Initially, 39 hubs were planned but 29 are currently in operation, it is understood.
According to the HSE, hubs are for patients who are very unwell, with suspected or confirmed Covid-19, and who require a face to face appointment with a GP.
Hubs are staffed mostly by GPs with a support team of healthcare professionals, including nurses and administrative support.
A HSE spokesperson said: “The community assessment hubs, whilst focused on addressing the needs of those referred, are monitored through management structures and are scaled up/scaled down as appropriate based on activity and demand.
“Hours of operation are planned in advance and it is important to note that any referrals for assessment at the community assessment hubs will be appropriately addressed. Community assessment hubs will be available and accessible as required within each community healthcare organisation for those referred by general practitioners.”

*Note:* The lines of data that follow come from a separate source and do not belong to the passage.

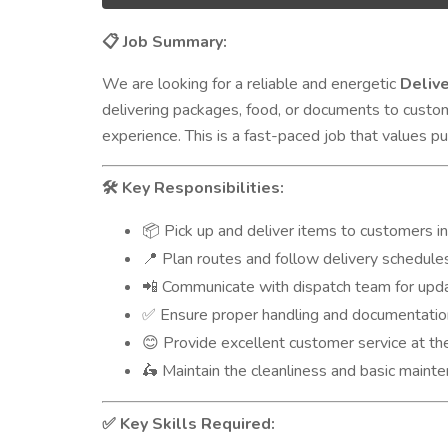
Job Summary:
📋
We are looking for a reliable and energetic
Deliv
delivering packages, food, or documents to custo
experience. This is a fast-paced job that values pu
Key Responsibilities:
🛠️
Pick up and deliver items to customers i
📦
Plan routes and follow delivery schedule
📍
Communicate with dispatch team for upd
📲
Ensure proper handling and documentatio
✅
Provide excellent customer service at the
😊
Maintain the cleanliness and basic mainte
🛵
Key Skills Required:
✅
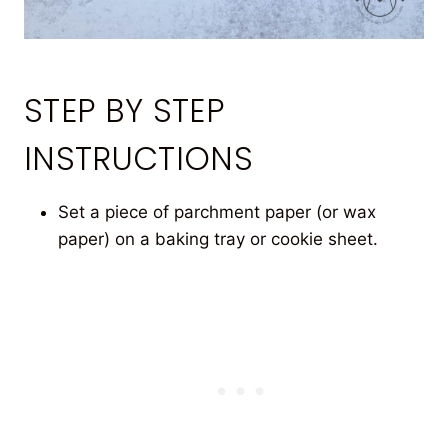
STEP BY STEP
INSTRUCTIONS
Set a piece of parchment paper (or wax
paper) on a baking tray or cookie sheet.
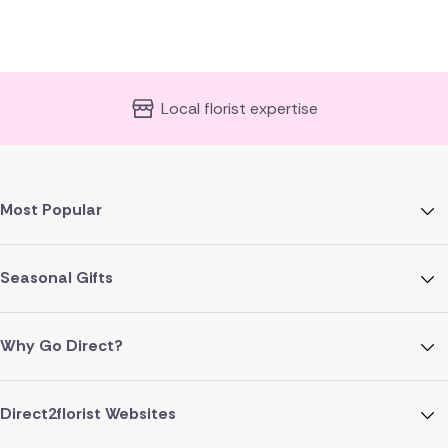
Local florist expertise
Most Popular
Seasonal Gifts
Why Go Direct?
Direct2florist Websites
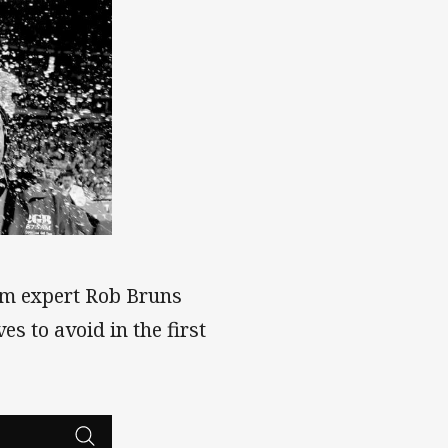
m expert Rob Bruns
 to avoid in the first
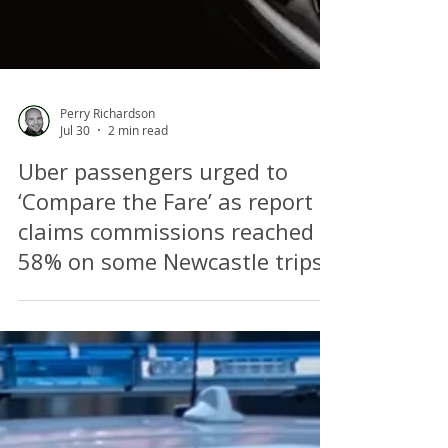
Perry Richardson
Jul 30
2 min read
Uber passengers urged to
‘Compare the Fare’ as report
claims commissions reached
58% on some Newcastle trips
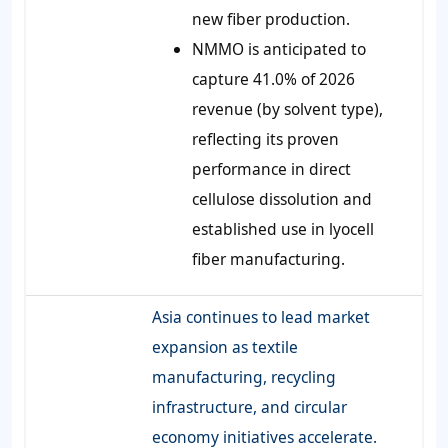
new fiber production.
NMMO is anticipated to
capture 41.0% of 2026
revenue (by solvent type),
reflecting its proven
performance in direct
cellulose dissolution and
established use in lyocell
fiber manufacturing.
Asia continues to lead market
expansion as textile
manufacturing, recycling
infrastructure, and circular
economy initiatives accelerate.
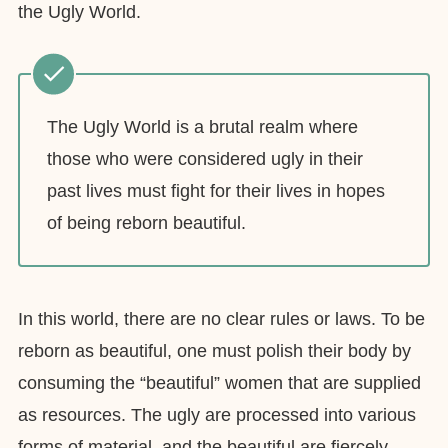
the Ugly World.
The Ugly World is a brutal realm where
those who were considered ugly in their
past lives must fight for their lives in hopes
of being reborn beautiful.
In this world, there are no clear rules or laws. To be
reborn as beautiful, one must polish their body by
consuming the “beautiful” women that are supplied
as resources. The ugly are processed into various
forms of material, and the beautiful are fiercely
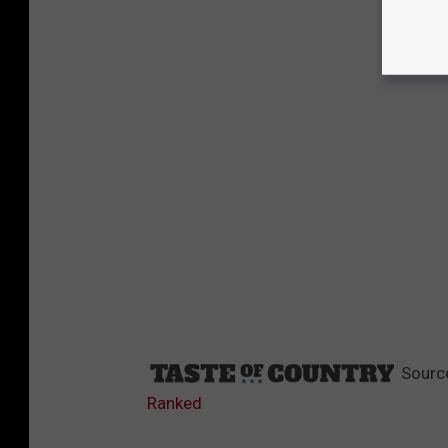
Sourc
Ranked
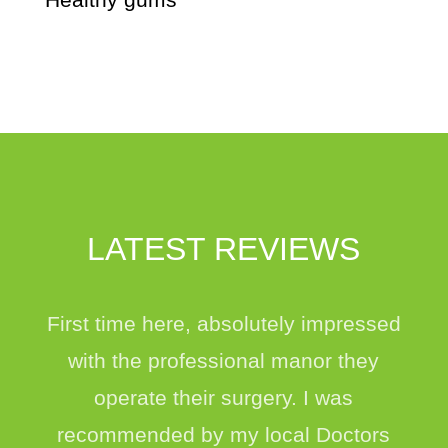
LATEST REVIEWS
First time here, absolutely impressed
with the professional manor they
operate their surgery. I was
recommended by my local Doctors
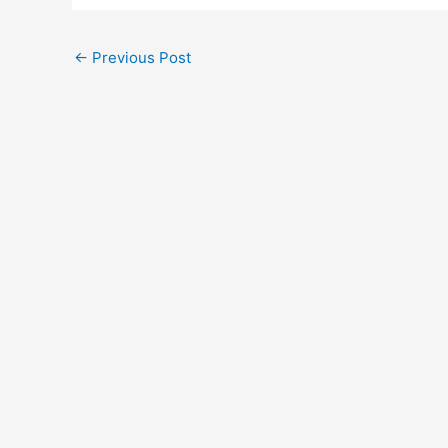
←
Previous Post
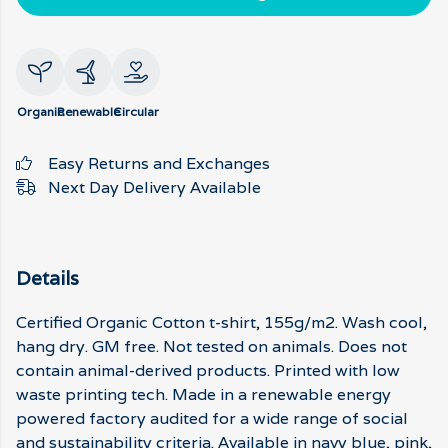
Organic
Renewable
Circular
Easy Returns and Exchanges
Next Day Delivery Available
Details
Certified Organic Cotton t-shirt, 155g/m2. Wash cool,
hang dry. GM free. Not tested on animals. Does not
contain animal-derived products. Printed with low
waste printing tech. Made in a renewable energy
powered factory audited for a wide range of social
and sustainability criteria. Available in navy blue, pink,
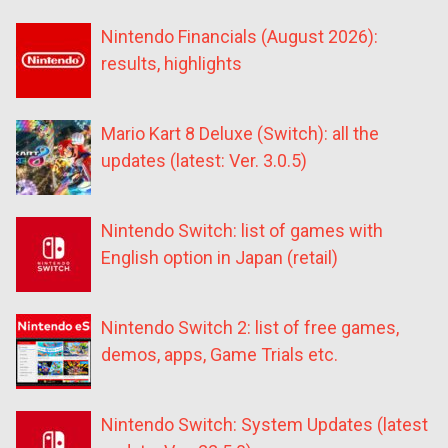
Nintendo Financials (August 2026):
results, highlights
Mario Kart 8 Deluxe (Switch): all the
updates (latest: Ver. 3.0.5)
Nintendo Switch: list of games with
English option in Japan (retail)
Nintendo Switch 2: list of free games,
demos, apps, Game Trials etc.
Nintendo Switch: System Updates (latest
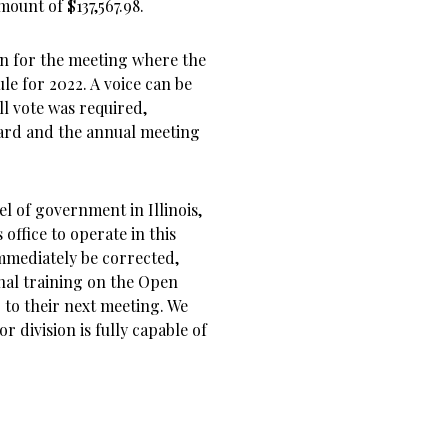
ount of $137,567.98.
en for the meeting where the
e for 2022. A voice can be
ll vote was required,
ard and the annual meeting
el of government in Illinois,
office to operate in this
mmediately be corrected,
nal training on the Open
to their next meeting. We
r division is fully capable of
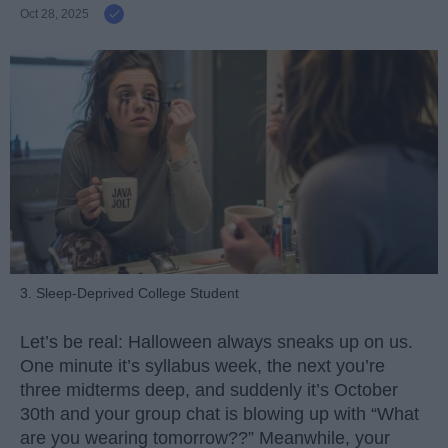
Oct 28, 2025
3. Sleep-Deprived College Student
Let’s be real: Halloween always sneaks up on us.
One minute it’s syllabus week, the next you’re
three midterms deep, and suddenly it’s October
30th and your group chat is blowing up with “What
are you wearing tomorrow??” Meanwhile, your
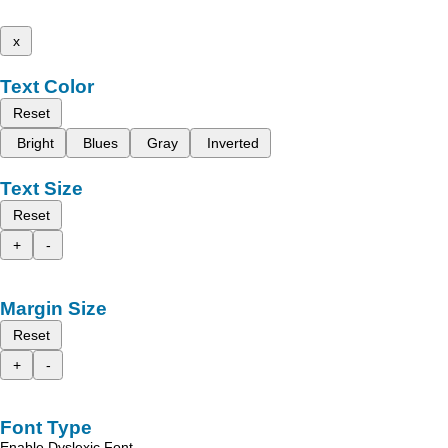
x
Text Color
Reset
Bright
Blues
Gray
Inverted
Text Size
Reset
+
-
Margin Size
Reset
+
-
Font Type
Enable Dyslexic Font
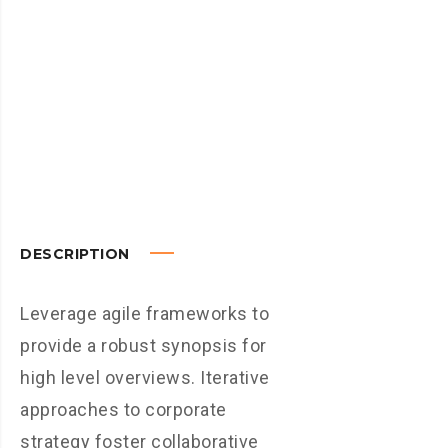
DESCRIPTION
Leverage agile frameworks to
provide a robust synopsis for
high level overviews. Iterative
approaches to corporate
strategy foster collaborative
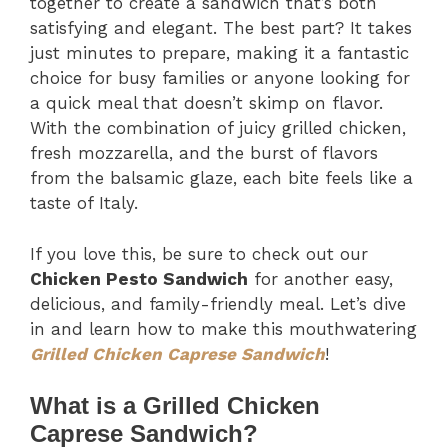
together to create a sandwich that’s both
satisfying and elegant. The best part? It takes
just minutes to prepare, making it a fantastic
choice for busy families or anyone looking for
a quick meal that doesn’t skimp on flavor.
With the combination of juicy grilled chicken,
fresh mozzarella, and the burst of flavors
from the balsamic glaze, each bite feels like a
taste of Italy.
If you love this, be sure to check out our
Chicken Pesto Sandwich
for another easy,
delicious, and family-friendly meal. Let’s dive
in and learn how to make this mouthwatering
Grilled Chicken Caprese Sandwich
!
What is a Grilled Chicken
Caprese Sandwich?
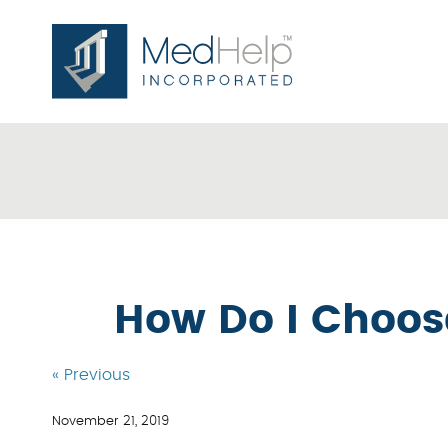
How Do I Choos
« Previous
November 21, 2019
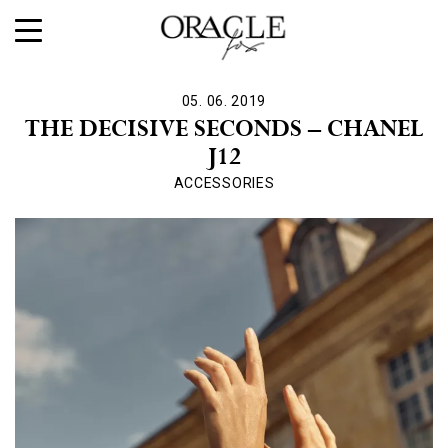
05. 06. 2019
THE DECISIVE SECONDS – CHANEL
J12
ACCESSORIES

Meanwhile, a system enabling GPs to alert the HSE to patients referred for Covid-19 testing but who have had no result within five days has been established.
The system allows GPs to alert such cases to the HSE via a dedicated email address.
The ICGP and IMO have written to GPs informing them of the development following concern expressed by GPs about testing and contact tracing delays.
Additionally, the ICGP has informed GPs that the HSE has advised the College of a change in the contact tracing process for patients who test positive from this week.
It will now mean that the patient’s close contacts will be tested on day 1 and day 7, whether or not they have symptoms. “The tests will be ordered by Public Health when they identify the patient’s close contacts. The close contact’s GP details will be taken by Public Health and the result will be returned to the close contact and their personal GP,” stated the College.
“When you decide to refer a patient for testing, we recommend that you ask the patient to make a note of who they were in close contact with during the previous 48 hours as Public Health will need this listing if they are tested positive.”